Getting Started

Getting started with the PlaidCloud Data Warehouse Service

About

The PlaidCloud Data Warehouse Service (DWS) stands on the shoulders of great technology. The service is based on Greenplum, a warehouse suitable for big data analytics and traditional data warehouse operations. It's extensive analytical optimizations, array of indexing types, highly-flexible compression, and availability of both row-based and columnar storage models makes it ideal for wide array of uses.

The PlaidCloud DWS continues our goal of providing the best open source options for our customers to eliminate lock-in while also providing services as turn-key solutions.

Managing, upgrading, and maintaining a data warehouse requires special skills and investment. Both can be hard to find when you need them. The PlaidCloud service eliminates that need while still providing deep technical access for those that need or want total control. Since Greenplum is based on PostgreSQL, it is nearly 100% compatible with current PostgreSQL operations.

Key Benefits

Always on

The PlaidCloud DWS provides always-on query access. You don't have to schedule availability or incur additional costs for usage outside the expected time.

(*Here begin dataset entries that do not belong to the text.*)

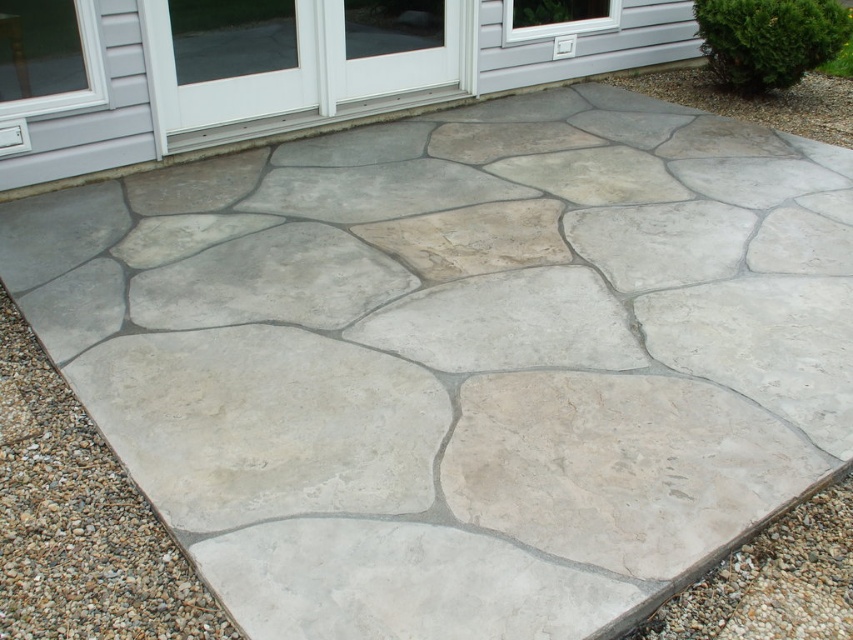 Question: Is gray gravel at lower left above gray gravel at bottom right?

Choices:
 (A) no
 (B) yes

Answer: (B)

Question: Among these points, which one is farthest from the camera?

Choices:
 (A) (737, 602)
 (B) (120, 531)

Answer: (B)

Question: Considering the relative positions of gray gravel at lower left and gray gravel at bottom right in the image provided, where is gray gravel at lower left located with respect to gray gravel at bottom right?

Choices:
 (A) left
 (B) right

Answer: (A)

Question: Among these objects, which one is farthest from the camera?

Choices:
 (A) gray gravel at bottom right
 (B) gray gravel at lower left

Answer: (A)

Question: Does gray gravel at lower left come in front of gray gravel at bottom right?

Choices:
 (A) no
 (B) yes

Answer: (B) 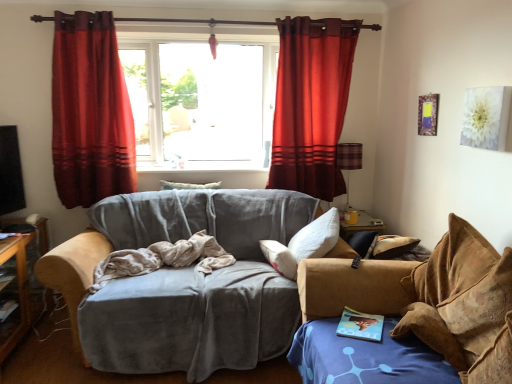 What do you see at coordinates (348, 162) in the screenshot?
I see `plaid fabric lampshade at right` at bounding box center [348, 162].

Where is `white soft pillow at center`? white soft pillow at center is located at coordinates (188, 185).

What is the approximate width of transparent glass window at center?

transparent glass window at center is 8.81 inches in width.

Locate an element on the screen. Image resolution: width=512 pixels, height=384 pixels. plaid fabric lampshade at right is located at coordinates (348, 162).

At what (x,y) coordinates should I click in order to perform the action: click on curtain on the right of transparent glass window at center. Please return your answer as a coordinate pair (x, y). Looking at the image, I should click on (311, 104).

Consider the image. Which of these two, transparent glass window at center or rich red velvet curtain at upper center, positioned as the 2th curtain in left-to-right order, is thinner?

rich red velvet curtain at upper center, positioned as the 2th curtain in left-to-right order, is thinner.

In the scene shown: From the image's perspective, is transparent glass window at center located beneath rich red velvet curtain at upper center, positioned as the 2th curtain in left-to-right order?

No, from the image's perspective, transparent glass window at center is not beneath rich red velvet curtain at upper center, positioned as the 2th curtain in left-to-right order.

In terms of width, does rich red velvet curtain at upper center, acting as the 1th curtain starting from the right, look wider or thinner when compared to velvet gray couch at center, acting as the 1th studio couch starting from the left?

Considering their sizes, rich red velvet curtain at upper center, acting as the 1th curtain starting from the right, looks slimmer than velvet gray couch at center, acting as the 1th studio couch starting from the left.

Is rich red velvet curtain at upper center, acting as the 1th curtain starting from the right, to the left of velvet gray couch at center, acting as the 1th studio couch starting from the left, from the viewer's perspective?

This also means there is no first-query delay and no cache to warm up before optimal performance is achieved.

Read and Write the way you expect

The PlaidCloud DWS operates like a traditional database so you don't have to decide which instances are read-only or have special processes to load data from a write instance. All instances support full read and write with no special ETL or data loading processes required.

If you are used to using traditional databases, you don't need to learn any new skills or change your applications. The DWS is a drop-in replacement for Greenplum as well as a replacement for PostgreSQL, CockroachDB, yugabyteDB and other databases that use the PostgreSQL Wire Protocol. If you are coming from other databases such as Oracle, MySQL or Microsoft SQL Server then some adjustments to your query logic may be necessary but not to the overall process.

Since SAP HANA and Amazon Redshift use the PostgreSQL dialect, those seeking a portable alternative will find PlaidCloud DWS a straightforward option.

Economical

With usage based billing, you only pay for what you use. There are no per-query or extra processing charges. High performance storage with triple redundancy, incredible IOPS, wide data throughput, and out-of-band backups are all standard at a reasonable price.

We eliminate the headache of having to choose different data warehousing tiers based on optimizing storage costs. We offer three different storage options at a table level which all interoperate and can be used together in queries:

HOT - This is the highest performance storage available and is suitable for analytical data that is frequently accessed or needs to be ultra-responsive
WARM - This provides cost savings over Hot storage while maintaining good performance and no changes to SQL commands
COLD - This is the most economical by utilizing cloud storage

Highly performant

While network attached storage has been able to achieve significant performance, it still can't come close to local disk. Using local disks for storage is complicated while operating in cloud environments but our goal was to provide an uncompromising data warehouse service that can achieve the same or better performance as a hand-built data warehouse cluster.

We also extensively tested optimal compute, networking, and RAM configurations to achieve maximum performance. As new technology and capabilities become available, our goal is to incorporate features that increase performance.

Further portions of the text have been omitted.